In 1917, five years after Roy Disney also left home, Elias Disney moved with his wife and two young children back to Chicago, where he tried his luck setting up a small jam factory. In the spring of 1918, Walt, aged just seventeen, forged his birth certificate and enlisted as a Red Cross soldier to fight in World War I. He arrived in Europe when there was already peace, but was stationed in France and Germany until September 1919. After graduation, he went to live with his brother Roy in Kansas City, where he sought employment as a draftsman.

His dream was to become an artist for the Kansas City Star, the newspaper he had delivered as a child, but he found work as an apprentice at an advertising agency, the Pesmen-Rubin Commercial Art Studio. With a salary of 50 dollars a month, in that job he met Ub Iwerks , a young man his own age and exceptionally gifted at drawing, with whom he became friends. When the two lost their jobs, they set up their own company, Iwerks-Disney Commercial Artists. The company lasted barely a month, since Walt preferred to accept a secure job, although he convinced his new bosses to hire Iwerks. In that job both learned the still very rudimentary techniques of film animation.
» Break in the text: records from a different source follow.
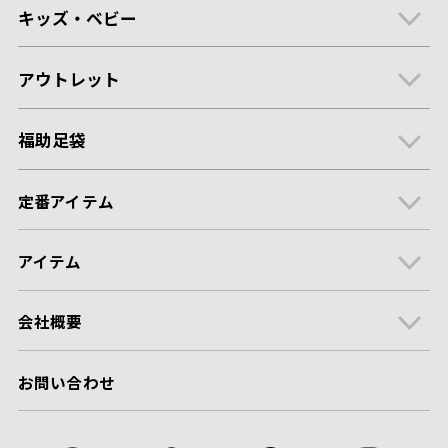
キッズ・ベビー
アウトレット
福助足袋
定番アイテム
アイテム
会社概要
お問い合わせ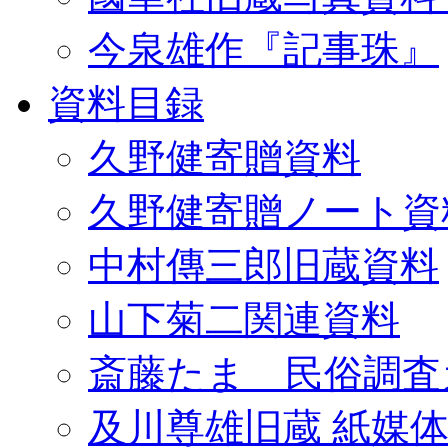
今泉雄作『記事珠』
資料目録
久野健寄贈資料
久野健寄贈ノート資
中村傳三郎旧蔵資料
山下菊二関連資料
斎藤たま 民俗調査
及川尊雄旧蔵 紙媒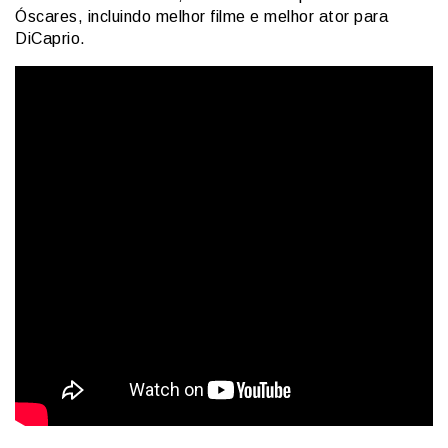
Óscares, incluindo melhor filme e melhor ator para
DiCaprio.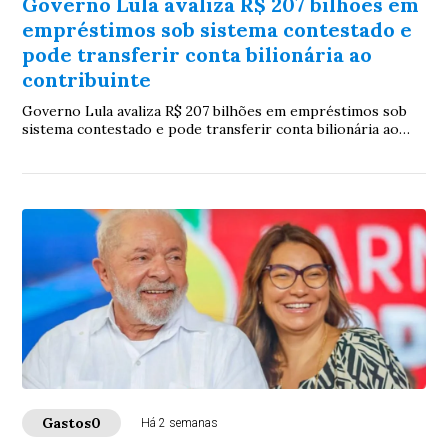
Governo Lula avaliza R$ 207 bilhões em
empréstimos sob sistema contestado e
pode transferir conta bilionária ao
contribuinte
Governo Lula avaliza R$ 207 bilhões em empréstimos sob
sistema contestado e pode transferir conta bilionária ao
contribuinte
Gastos0
Há 2 semanas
Restless and innovative by nature, Disney borrowed a camera and set up a modest studio in the garage of his home, where, with the help of Iwerks and working nights, they produced their first animated film. The film caught on and they got new commissions until Disney, not yet twenty-one years old, convinced Iwerks to try their luck as entrepreneurs again with a company they called Laugh-O-Gram Films. With a production based on traditional stories, things went well for them until the bankruptcy of their main client dragged them into bankruptcy as well.

 

A Hollywood

In 1923, after futilely trying to get over the hump, Disney emigrated to Hollywood. The burgeoning film industry had made Hollywood a land of promise. Disney believed that with his experience as a cameraman he would get a job as a director, but no studio wanted his services, so he decided to set up his own company again with his brother Roy as a partner. On October 16, 1923, the Disney Brothers Studio signed its first major contract, but it was still insufficient to cope with its financial difficulties. Even then, Walt revealed what would later be a constant in his company: that he was capable of resorting to any stratagem to get the business off the ground. In 1924,

On July 13, 1925, three months after his brother Roy got married, Disney married Lillian Bounds, a young employee of his studio, with whom he had two daughters: Diane Marie, born on December 18, 1933 when the marriage already ruled out that they could have children, and Sharon Mae, whom they adopted in 1936. In the spring of 1926, and after having had to change locations because the company was growing, the two brothers changed the name of their company, which was renamed the Walt Disney Studio. But the studio suffered a major setback when its main client took the rights to Oswald the rabbit, a character created by Disney who had starred in several short films.

 

Mickey Mouse Triumph

Determined to cut out the middleman henceforth, Disney conceived (during a train ride from Hollywood to New York) Mortimer, a little mouse later renamed Mickey at his wife’s suggestion and shaped by Iwerks. This is how Disney told it, but, in reality, the paternity of Mickey Mouse has always been a source of controversy, and currently Iwerks himself tends to be attributed. In October 1928, when Disney was looking for a distributor for the two films he had produced with Mickey Mouse as the lead, the first sound film was shown. Anticipating other producers who thought that innovation was temporary, Walt rushed to incorporate sound into a third Mickey film, Willie on the Steamboat.(1928). A good imitator of voices and accents, Disney made his little mouse and his girlfriend, Minnie, speak in his own voice to cut costs. The film, released on November 18, 1928 in a New York theater, was a resounding success with the public and critics.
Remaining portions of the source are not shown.